If you ask us, and we suppose you did because here you are, short of "things going back to the way they were," all the American people really want from Goldman Sachs is an apology for its role in the financial crisis. If they look down deep, they don't really care about the billions of dollars siphoned from them via the AIG bailout — it's all too abstract. All they want is some acknowledgment. Someone to say, "I fucked up, and I'm sorry, and I love you." (And, ok, maybe also, "And here's a million dollars," but they know in their heart of hearts that's not possible.) Anyway, today, Goldman CEO Lloyd Blankfein finally took his first genuine step toward contrition.
"We participated in things that were clearly wrong and have reason to regret," Blankfein, 55, said at a conference in New York hosted by the Directorship magazine. "We apologize."

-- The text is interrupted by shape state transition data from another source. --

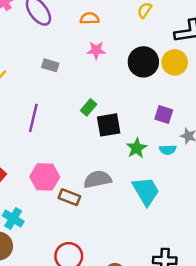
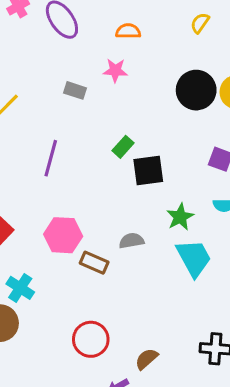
pink star: (96, 50) -> (115, 70), moved
green star: (137, 148) -> (180, 217), moved
gray semicircle: (98, 179) -> (132, 241), size x0.7

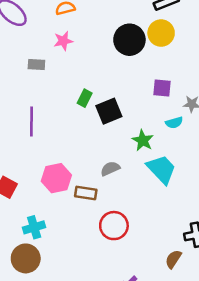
cyan cross: (20, 288) -> (34, 227), turned -35
red circle: (91, 339) -> (114, 226), moved
brown semicircle: (146, 359) -> (173, 259), moved

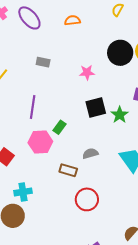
pink star: (63, 41) -> (87, 72), moved
green rectangle: (85, 98) -> (60, 127), moved
green star: (143, 141) -> (120, 115), moved
pink hexagon: (56, 178) -> (40, 142), moved

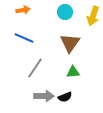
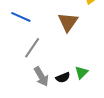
green triangle: (73, 72) -> (81, 72), moved, turned -40
gray arrow: (44, 96) -> (41, 76), turned 60

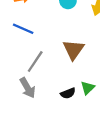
brown triangle: (68, 22) -> (73, 50), moved
gray arrow: (41, 76) -> (28, 88), moved

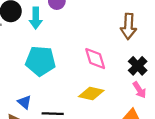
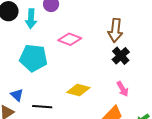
pink diamond: (95, 59) -> (70, 39), moved, turned -55
black cross: (138, 66) -> (121, 56), moved

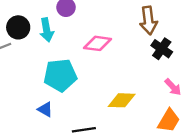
blue triangle: (17, 95) -> (45, 109), moved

Well, aw, that's nice, but wait — hang on — with all due respect, this is not going to do. After months of this, all Lloyd can offer is the royal we? If Lloyd truly wants forgiveness, then he better get down off his high horse and break out the Big I. As in, "I, Lloyd Blankfein, am sorry," preferably on bended knee, accompanied by fat rolling tears down those adorably pudgy cheeks. On television. One of those half-hour-long network deals that Obama does. Come on, Lloyd. You can afford it.